Il s’agirait d’un recul de quatre points pour le PQ, et d’une hausse de trois points pour le PLQ, par rapport au sondage précédent de Pallas, publié le 10 janvier dernier.

«Je ne cherche pas la clé»

Répondant au chef libéral, le député péquiste Alex Boissonneault a dit qu’il fallait y aller «une étape à la fois». 

Rappelons qu’en janvier dernier, le chef péquiste Paul St-Pierre Plamondon a déclaré que la campagne référendaire pour l’indépendance du Québec était déclenchée et que le premier ministre canadien, Mark Carney, était le chef du camp du Non. 

Charles Milliard a tout de même précisé qu’il ne voulait pas de campagne référendaire. «L’autobus en ce moment, il est dans l’entrepôt, il n’est même pas chauffé, la porte est fermée et je ne cherche pas la clé», a-t-il dit. 

Le sondage Pallas Data met d’ailleurs en lumière une baisse des appuis à la souveraineté du Québec: 32 % des répondants voteraient pour la souveraineté si un référendum avait lieu aujourd’hui, une baisse de trois points depuis janvier.
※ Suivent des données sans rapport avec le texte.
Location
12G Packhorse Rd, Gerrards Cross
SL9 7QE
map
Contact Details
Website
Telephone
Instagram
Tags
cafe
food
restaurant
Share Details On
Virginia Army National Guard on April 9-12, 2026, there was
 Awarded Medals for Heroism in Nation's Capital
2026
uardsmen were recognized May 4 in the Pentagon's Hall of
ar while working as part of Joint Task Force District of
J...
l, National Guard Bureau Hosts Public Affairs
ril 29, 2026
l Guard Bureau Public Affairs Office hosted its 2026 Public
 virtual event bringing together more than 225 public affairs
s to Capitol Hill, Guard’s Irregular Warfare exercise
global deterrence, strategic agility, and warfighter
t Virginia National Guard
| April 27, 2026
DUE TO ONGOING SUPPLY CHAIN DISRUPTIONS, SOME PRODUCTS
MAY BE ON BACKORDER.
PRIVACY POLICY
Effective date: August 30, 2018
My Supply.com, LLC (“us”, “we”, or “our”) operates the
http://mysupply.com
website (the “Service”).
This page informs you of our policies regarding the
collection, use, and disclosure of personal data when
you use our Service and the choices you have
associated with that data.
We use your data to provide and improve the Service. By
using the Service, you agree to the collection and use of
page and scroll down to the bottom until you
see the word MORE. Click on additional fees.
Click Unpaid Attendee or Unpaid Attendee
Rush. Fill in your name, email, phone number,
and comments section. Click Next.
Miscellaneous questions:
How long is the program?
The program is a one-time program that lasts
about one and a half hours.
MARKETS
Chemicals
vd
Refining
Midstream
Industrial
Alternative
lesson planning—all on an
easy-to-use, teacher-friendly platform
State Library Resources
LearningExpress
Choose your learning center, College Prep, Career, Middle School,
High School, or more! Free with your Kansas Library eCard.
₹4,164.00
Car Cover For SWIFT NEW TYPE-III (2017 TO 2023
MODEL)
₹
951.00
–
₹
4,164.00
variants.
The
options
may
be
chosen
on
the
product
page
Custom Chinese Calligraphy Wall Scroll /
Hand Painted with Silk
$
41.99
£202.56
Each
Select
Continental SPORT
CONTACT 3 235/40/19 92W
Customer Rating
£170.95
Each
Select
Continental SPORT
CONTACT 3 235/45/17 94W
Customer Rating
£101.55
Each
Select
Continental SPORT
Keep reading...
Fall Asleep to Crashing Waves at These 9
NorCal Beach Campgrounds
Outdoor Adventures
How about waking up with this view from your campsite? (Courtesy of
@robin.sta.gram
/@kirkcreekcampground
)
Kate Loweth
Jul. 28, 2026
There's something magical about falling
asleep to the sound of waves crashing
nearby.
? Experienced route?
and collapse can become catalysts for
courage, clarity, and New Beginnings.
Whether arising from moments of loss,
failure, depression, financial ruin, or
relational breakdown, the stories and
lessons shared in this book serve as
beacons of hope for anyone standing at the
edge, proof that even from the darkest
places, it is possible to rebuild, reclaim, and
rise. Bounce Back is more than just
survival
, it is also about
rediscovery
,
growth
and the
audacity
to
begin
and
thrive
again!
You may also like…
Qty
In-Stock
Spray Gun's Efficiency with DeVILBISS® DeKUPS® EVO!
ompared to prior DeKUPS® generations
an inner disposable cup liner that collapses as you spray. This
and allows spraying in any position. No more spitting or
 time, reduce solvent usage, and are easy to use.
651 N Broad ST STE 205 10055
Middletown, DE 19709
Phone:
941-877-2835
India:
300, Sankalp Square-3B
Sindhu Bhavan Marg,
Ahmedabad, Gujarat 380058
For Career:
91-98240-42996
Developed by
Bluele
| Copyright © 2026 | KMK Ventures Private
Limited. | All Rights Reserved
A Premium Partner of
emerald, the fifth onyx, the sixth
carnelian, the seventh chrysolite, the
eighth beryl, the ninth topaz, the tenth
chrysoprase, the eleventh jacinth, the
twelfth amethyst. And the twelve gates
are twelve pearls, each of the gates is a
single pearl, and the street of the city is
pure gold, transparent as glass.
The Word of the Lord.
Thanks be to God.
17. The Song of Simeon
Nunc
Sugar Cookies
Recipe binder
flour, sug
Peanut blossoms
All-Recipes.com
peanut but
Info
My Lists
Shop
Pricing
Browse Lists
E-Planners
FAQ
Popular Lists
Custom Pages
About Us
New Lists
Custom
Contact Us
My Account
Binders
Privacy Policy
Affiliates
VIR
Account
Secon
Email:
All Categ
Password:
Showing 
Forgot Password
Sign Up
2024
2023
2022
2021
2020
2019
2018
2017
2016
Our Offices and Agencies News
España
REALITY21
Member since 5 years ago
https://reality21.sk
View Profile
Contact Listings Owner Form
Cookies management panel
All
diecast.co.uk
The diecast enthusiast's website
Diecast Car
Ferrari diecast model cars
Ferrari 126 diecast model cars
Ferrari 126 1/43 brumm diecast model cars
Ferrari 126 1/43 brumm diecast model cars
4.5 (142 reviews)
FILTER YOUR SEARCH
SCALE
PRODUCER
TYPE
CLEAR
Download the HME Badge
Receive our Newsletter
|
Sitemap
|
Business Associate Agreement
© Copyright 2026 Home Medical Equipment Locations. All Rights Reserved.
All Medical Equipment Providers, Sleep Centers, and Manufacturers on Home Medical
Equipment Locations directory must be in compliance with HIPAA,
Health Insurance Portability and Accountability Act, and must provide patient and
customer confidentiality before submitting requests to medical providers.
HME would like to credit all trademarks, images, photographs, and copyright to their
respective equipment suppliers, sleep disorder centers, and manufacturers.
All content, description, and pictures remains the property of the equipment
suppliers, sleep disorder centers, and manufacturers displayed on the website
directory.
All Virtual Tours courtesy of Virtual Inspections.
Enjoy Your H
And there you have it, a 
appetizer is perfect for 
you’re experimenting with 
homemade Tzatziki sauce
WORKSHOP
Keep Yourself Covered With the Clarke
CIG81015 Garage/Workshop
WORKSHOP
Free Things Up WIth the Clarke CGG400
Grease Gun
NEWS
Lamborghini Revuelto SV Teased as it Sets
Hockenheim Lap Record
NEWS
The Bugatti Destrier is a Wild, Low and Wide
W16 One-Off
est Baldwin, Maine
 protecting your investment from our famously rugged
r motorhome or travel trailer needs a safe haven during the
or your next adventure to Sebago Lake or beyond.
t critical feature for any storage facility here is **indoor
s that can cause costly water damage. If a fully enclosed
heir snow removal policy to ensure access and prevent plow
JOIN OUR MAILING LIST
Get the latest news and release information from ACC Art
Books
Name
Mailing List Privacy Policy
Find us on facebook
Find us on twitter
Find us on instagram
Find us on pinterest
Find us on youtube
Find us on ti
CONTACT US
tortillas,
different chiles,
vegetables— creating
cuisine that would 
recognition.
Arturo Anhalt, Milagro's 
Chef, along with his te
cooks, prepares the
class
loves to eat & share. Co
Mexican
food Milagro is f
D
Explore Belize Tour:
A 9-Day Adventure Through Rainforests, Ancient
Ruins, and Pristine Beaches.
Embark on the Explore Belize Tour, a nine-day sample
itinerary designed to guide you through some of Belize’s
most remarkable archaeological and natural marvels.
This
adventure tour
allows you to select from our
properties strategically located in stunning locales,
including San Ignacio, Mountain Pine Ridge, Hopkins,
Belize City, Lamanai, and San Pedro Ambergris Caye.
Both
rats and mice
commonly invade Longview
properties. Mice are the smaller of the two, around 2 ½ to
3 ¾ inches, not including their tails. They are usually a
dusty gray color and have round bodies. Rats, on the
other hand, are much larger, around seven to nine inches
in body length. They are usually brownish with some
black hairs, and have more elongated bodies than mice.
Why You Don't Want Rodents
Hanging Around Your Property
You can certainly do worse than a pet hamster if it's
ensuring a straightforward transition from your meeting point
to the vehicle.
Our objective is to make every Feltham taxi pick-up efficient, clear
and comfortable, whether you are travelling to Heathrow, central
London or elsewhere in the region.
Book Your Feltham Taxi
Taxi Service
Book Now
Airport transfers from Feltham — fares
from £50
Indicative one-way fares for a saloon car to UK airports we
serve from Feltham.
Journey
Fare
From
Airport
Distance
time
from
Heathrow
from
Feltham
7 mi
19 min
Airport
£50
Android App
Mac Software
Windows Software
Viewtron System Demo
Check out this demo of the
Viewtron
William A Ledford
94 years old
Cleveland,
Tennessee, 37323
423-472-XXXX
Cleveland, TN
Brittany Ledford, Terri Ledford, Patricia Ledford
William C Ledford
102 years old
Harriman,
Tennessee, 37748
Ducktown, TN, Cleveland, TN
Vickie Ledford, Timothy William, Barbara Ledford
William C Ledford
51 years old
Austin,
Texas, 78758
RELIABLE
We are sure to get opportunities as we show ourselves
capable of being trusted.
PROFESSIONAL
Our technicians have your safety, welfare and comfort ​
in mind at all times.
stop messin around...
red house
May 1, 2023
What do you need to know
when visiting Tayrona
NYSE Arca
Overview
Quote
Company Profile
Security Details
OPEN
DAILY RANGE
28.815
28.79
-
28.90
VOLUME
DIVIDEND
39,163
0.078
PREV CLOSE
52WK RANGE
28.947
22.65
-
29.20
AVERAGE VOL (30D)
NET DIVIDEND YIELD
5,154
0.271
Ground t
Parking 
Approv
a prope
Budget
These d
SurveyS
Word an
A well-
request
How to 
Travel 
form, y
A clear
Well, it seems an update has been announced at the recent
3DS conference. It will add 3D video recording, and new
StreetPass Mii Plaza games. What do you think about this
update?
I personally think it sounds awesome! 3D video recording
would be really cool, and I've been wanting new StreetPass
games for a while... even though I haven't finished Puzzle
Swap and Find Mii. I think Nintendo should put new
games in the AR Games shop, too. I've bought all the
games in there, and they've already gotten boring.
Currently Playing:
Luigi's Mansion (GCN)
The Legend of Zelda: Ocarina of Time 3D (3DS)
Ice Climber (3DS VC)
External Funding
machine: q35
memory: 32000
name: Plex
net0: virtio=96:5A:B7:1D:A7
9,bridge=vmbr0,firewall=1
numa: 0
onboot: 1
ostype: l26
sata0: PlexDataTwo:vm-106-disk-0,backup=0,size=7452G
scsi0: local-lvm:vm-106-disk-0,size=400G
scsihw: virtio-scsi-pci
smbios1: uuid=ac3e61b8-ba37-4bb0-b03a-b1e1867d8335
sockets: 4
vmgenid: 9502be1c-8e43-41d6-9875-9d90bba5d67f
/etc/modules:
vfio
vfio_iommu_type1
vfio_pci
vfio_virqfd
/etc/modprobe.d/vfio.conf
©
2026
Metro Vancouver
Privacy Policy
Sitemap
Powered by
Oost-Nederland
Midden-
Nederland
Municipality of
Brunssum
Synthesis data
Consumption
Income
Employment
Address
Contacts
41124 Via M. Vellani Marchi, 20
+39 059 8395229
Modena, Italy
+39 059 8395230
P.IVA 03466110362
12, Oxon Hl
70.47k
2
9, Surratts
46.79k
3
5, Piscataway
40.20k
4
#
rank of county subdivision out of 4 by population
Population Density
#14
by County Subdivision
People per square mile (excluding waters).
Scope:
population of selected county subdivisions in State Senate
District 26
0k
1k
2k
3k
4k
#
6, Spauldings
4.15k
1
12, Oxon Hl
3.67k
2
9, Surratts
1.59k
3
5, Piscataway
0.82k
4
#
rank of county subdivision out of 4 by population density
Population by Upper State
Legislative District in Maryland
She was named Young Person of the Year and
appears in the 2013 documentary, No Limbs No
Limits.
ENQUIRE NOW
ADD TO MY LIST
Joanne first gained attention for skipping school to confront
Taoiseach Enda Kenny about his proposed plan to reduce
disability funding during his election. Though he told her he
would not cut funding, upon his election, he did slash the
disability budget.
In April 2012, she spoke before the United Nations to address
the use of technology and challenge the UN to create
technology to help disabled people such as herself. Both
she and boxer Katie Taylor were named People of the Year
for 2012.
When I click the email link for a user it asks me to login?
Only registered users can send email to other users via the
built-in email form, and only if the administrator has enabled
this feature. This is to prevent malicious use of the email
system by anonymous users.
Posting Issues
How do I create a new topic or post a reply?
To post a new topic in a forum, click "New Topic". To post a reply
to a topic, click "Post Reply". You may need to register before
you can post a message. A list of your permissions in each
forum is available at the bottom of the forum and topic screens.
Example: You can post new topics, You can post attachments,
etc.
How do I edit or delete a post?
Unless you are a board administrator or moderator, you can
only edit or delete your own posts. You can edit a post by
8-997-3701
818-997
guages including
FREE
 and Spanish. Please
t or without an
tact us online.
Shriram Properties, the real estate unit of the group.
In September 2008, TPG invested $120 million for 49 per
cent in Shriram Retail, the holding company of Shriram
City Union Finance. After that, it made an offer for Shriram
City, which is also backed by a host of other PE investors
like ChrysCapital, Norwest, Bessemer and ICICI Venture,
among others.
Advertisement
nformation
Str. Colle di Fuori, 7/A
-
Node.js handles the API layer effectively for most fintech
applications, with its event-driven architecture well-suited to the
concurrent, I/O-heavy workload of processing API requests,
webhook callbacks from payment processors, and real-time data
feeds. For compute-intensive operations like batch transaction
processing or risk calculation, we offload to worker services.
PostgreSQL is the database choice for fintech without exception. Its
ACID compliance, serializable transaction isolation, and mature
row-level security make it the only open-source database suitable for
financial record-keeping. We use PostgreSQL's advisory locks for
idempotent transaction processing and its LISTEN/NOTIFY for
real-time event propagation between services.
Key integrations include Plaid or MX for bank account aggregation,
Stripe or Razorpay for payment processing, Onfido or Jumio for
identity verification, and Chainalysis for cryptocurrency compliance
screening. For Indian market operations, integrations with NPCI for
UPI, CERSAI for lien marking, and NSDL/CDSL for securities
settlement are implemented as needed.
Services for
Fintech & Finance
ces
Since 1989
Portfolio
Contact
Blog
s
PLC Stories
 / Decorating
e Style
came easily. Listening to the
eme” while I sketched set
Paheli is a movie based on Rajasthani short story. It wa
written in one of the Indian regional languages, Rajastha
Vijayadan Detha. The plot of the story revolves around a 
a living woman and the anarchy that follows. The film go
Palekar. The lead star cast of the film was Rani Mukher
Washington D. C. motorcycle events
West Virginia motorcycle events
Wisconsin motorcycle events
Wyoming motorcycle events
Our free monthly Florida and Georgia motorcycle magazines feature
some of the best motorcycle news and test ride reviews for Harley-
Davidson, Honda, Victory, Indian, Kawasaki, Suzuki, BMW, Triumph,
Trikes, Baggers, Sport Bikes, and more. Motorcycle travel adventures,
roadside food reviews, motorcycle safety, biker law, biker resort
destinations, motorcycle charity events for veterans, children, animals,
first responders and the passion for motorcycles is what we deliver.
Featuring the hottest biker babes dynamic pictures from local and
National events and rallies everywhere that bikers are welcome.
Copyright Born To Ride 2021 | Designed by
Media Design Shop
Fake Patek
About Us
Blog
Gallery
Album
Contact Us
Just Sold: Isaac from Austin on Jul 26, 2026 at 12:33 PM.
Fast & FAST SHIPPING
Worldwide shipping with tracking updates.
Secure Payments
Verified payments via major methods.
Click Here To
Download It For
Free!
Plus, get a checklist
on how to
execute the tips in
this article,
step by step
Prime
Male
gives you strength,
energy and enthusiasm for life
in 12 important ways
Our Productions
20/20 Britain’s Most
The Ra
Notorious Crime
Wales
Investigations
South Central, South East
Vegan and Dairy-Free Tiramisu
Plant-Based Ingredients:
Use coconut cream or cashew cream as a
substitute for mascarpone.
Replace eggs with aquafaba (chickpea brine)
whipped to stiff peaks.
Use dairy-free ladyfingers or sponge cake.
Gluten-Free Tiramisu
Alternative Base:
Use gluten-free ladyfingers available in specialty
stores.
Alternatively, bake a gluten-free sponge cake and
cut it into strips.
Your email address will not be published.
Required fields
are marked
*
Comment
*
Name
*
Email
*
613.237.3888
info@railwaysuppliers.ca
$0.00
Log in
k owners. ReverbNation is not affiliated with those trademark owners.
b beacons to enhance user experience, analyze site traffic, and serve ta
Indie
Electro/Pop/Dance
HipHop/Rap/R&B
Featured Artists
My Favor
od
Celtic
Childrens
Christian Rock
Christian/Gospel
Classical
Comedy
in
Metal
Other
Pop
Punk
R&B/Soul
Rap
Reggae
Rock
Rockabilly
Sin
Le PQ n’a pas fait grand cas de ce résultat décevant pour son option. 

«Un sondage, c’est une photographie d’un moment bien précis dans le contexte politique», a affirmé Alex Boissonneault. 

Le PQ a remporté l’élection partielle dans Chicoutimi, lundi. Dans son discours, le chef péquiste a dit avoir rencontré des gens qui ont «véritablement peur» du référendum. 

Il n’a pas non plus exclu d’attendre après le mandat de Donald Trump pour tenir un référendum. «On va user d’intelligence et de jugement pour le choix du moment, parce que notre priorité sera toujours de protéger les Québécois», a-t-il déclaré alors.

Des propos que ses adversaires ont qualifiés de recul. Mardi, Alex Boissonneault a défendu son chef. 

«Le chef n’a pas assoupli son discours, il est demeuré le même. Ce qu’il a dit, c’est que dans Chicoutimi, il a entendu une inquiétude des gens. Il l’entend, il la comprend, il en prend acte. Mais le plan reste le même», a-t-il assuré. 

«Défaitiste»

Charles Milliard est «défaitiste», selon le chef conservateur Éric Duhaime. «À la lumière du sondage, c’est loin d’être évident qu’on se dirige vers un gouvernement du Parti québécois majoritaire», a-t-il soutenu. 

«Pour nous, la priorité, c’est de s’assurer qu’il n’y ait ni d’autobus du Oui ni d’autobus du Non», a ajouté M. Duhaime.  

Bien qu’il ait voté pour l’indépendance en 1995, le chef conservateur assure qu’il ne voterait pas Oui en cas de troisième référendum. 

Par ailleurs, selon le sondage Pallas, le Parti conservateur du Québec (PCQ) arriverait en troisième place, avec 16 % des intentions de vote, suivi par la Coalition avenir Québec (CAQ), qui ne récolterait que 14 % des appuis. 

Québec solidaire (QS) fermerait la marche, avec 10 % des intentions de vote. 

L’enquête d’opinion a été menée pour le compte de Qc125 et L’Actualité, les 21 et 22 février 2026, auprès de 1075 répondants québécois âgés de 18 ans et plus. La marge d’erreur sur l’échantillon complet est de plus ou moins 3 %, 19 fois sur 20.